_Work request_
With the pictures omitted, set down exactly the lines from the one that contains "Identify the location" through the last line of the data.

* * *

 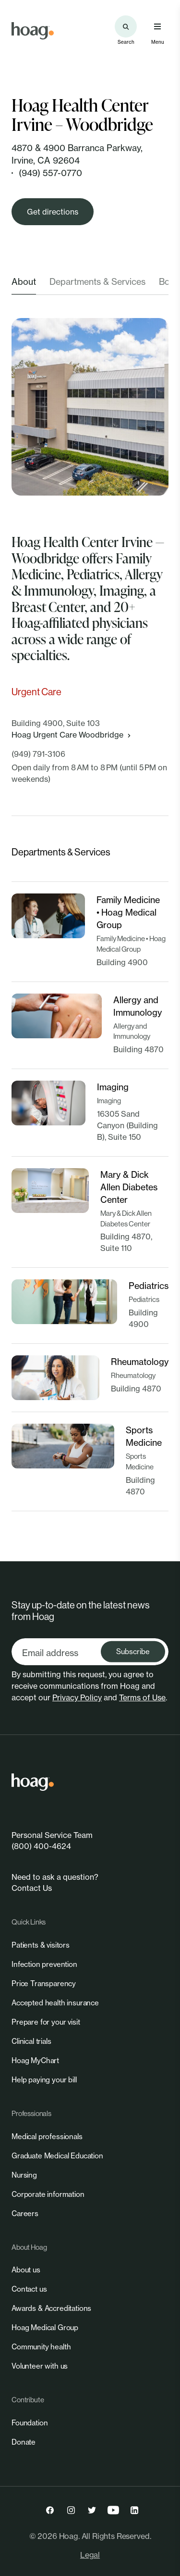 I want to click on [link], so click(x=33, y=30).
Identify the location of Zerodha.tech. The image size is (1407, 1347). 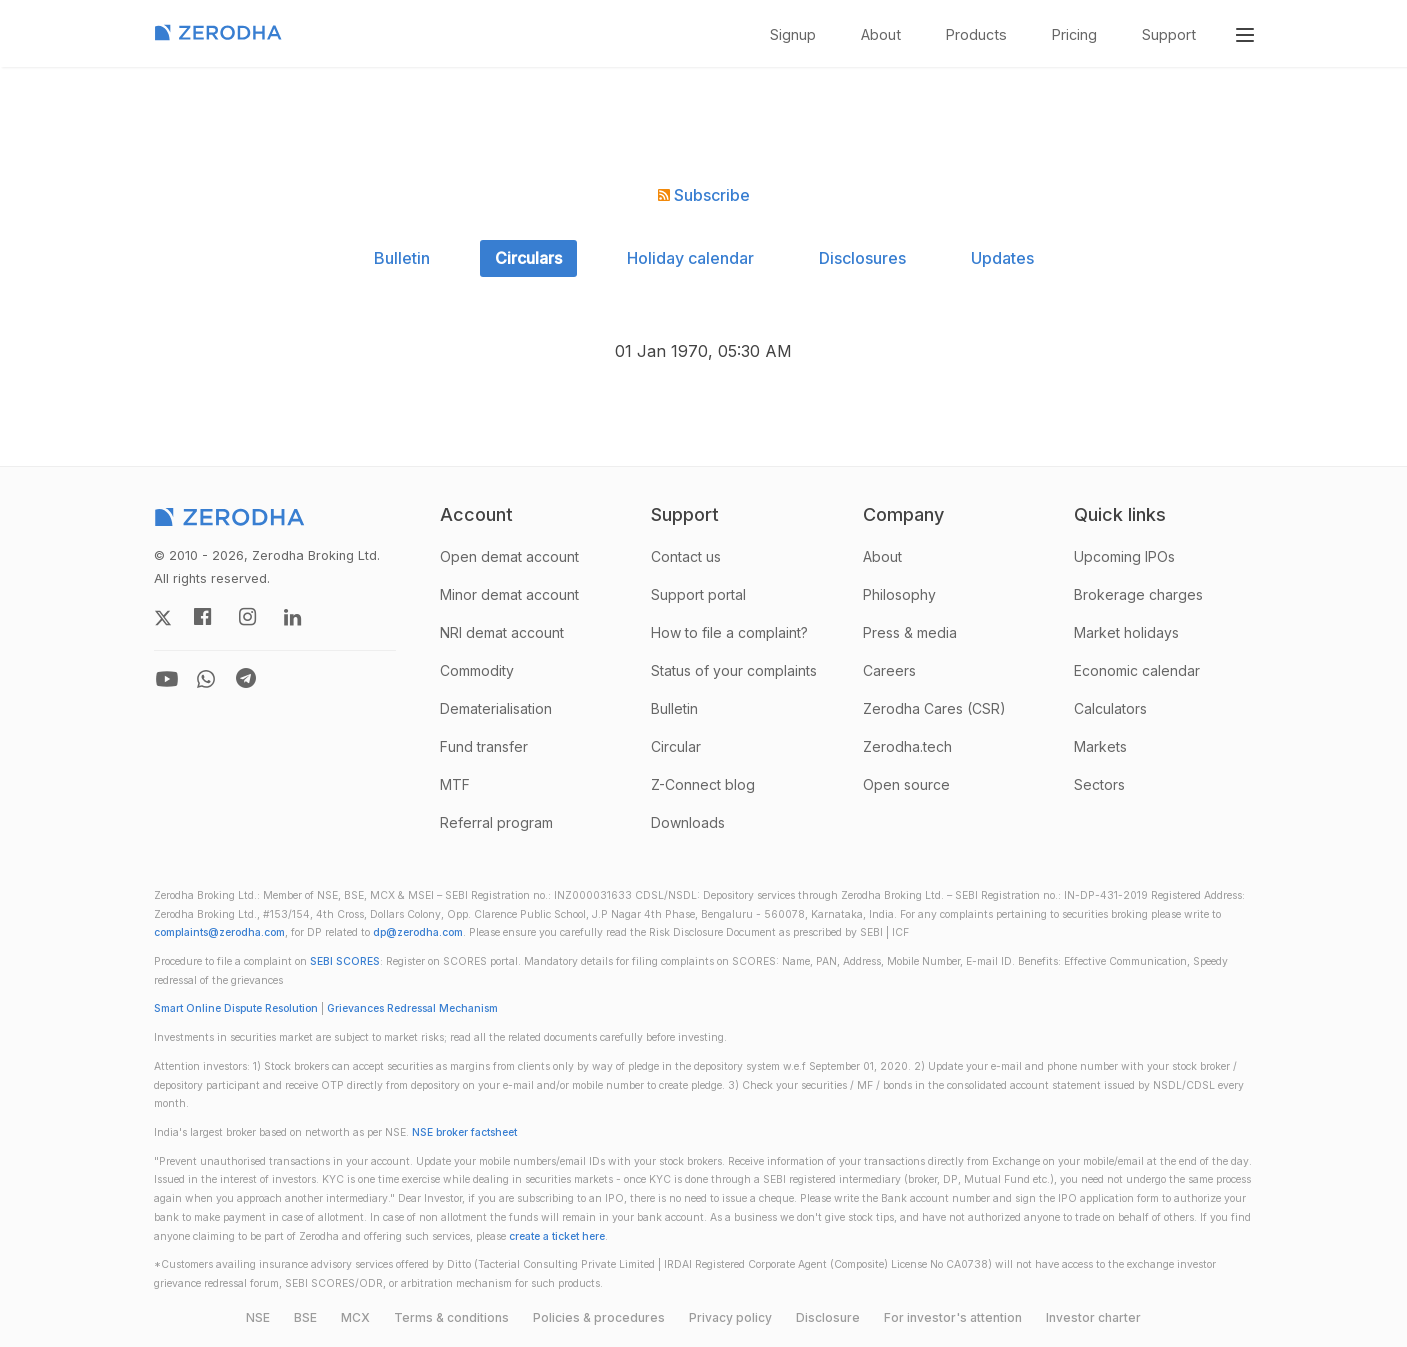
(907, 746).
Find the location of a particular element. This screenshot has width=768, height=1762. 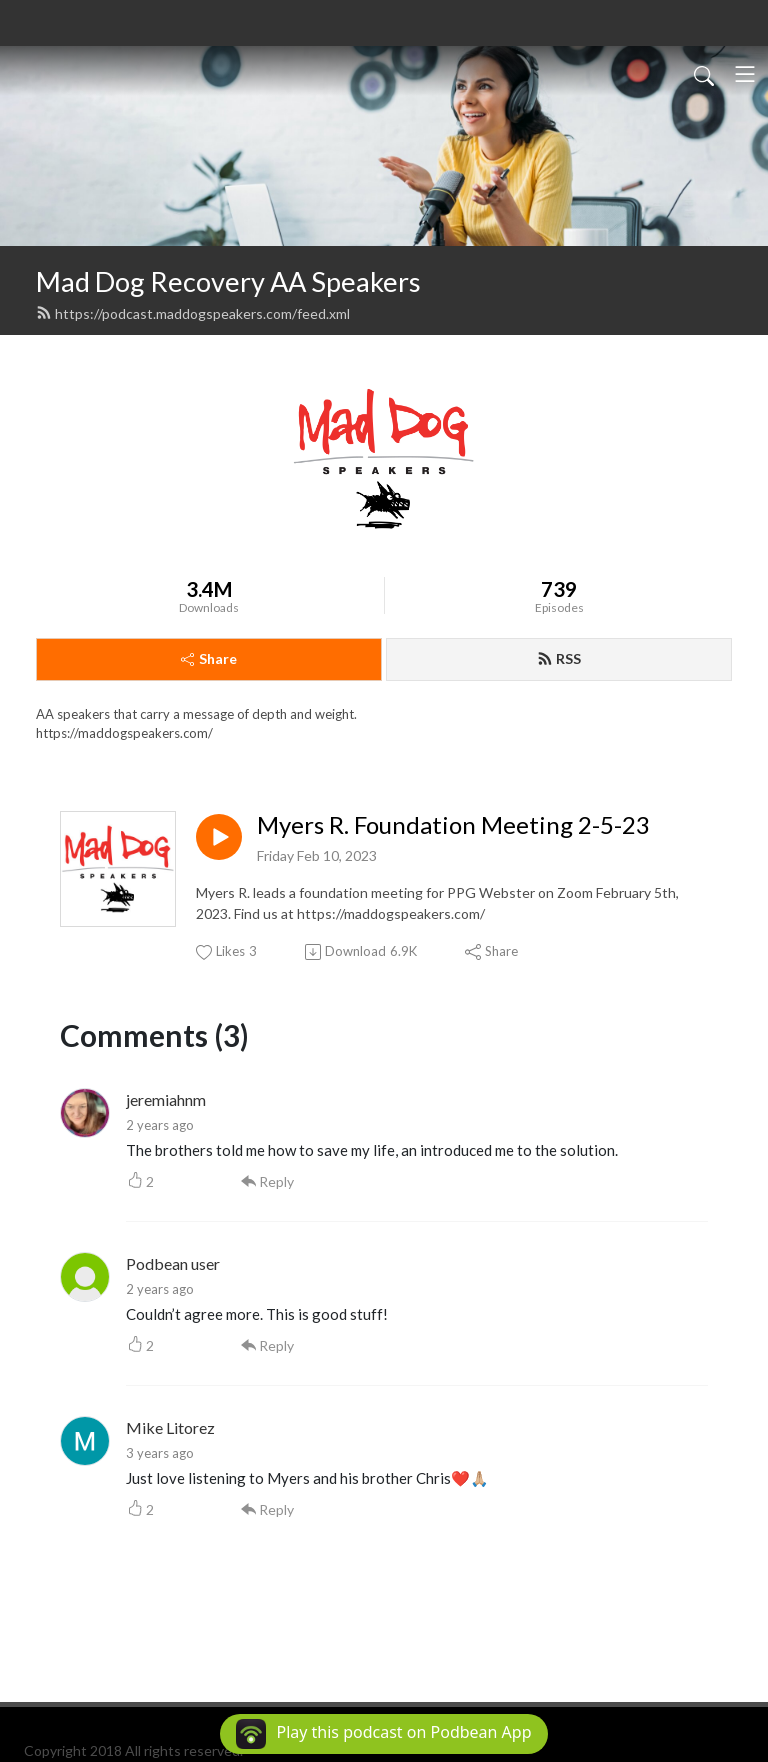

https://podcast.maddogspeakers.com/feed.xml is located at coordinates (193, 313).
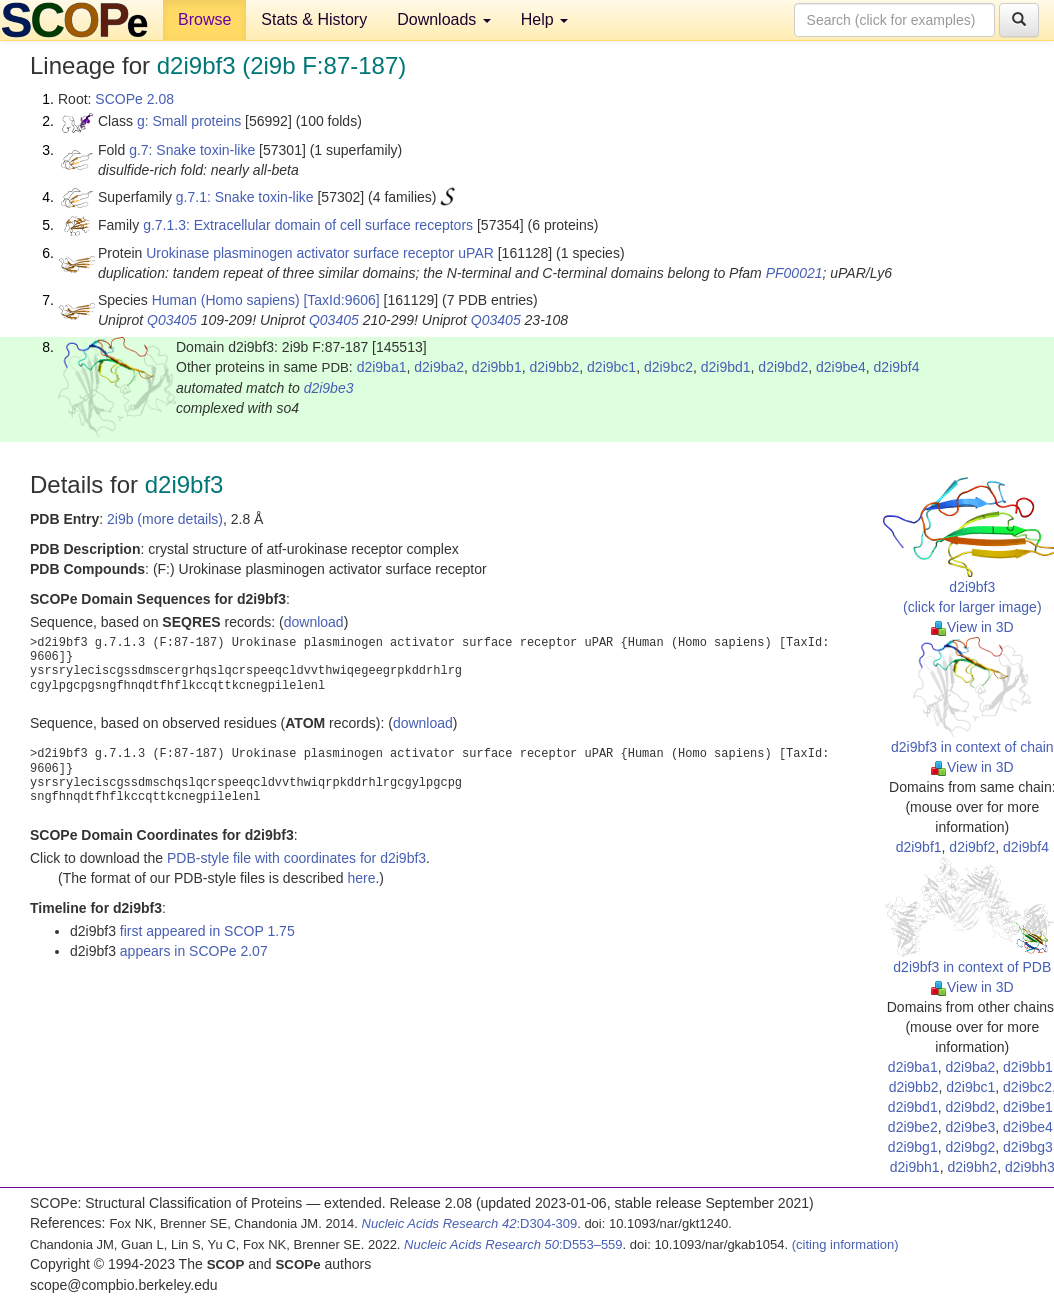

* * *

_Response_
Identify the location of Zerodha.tech. The image size is (1407, 1347). 
(907, 746).
Find the location of a particular element. This screenshot has width=768, height=1762. 

https://podcast.maddogspeakers.com/feed.xml is located at coordinates (193, 313).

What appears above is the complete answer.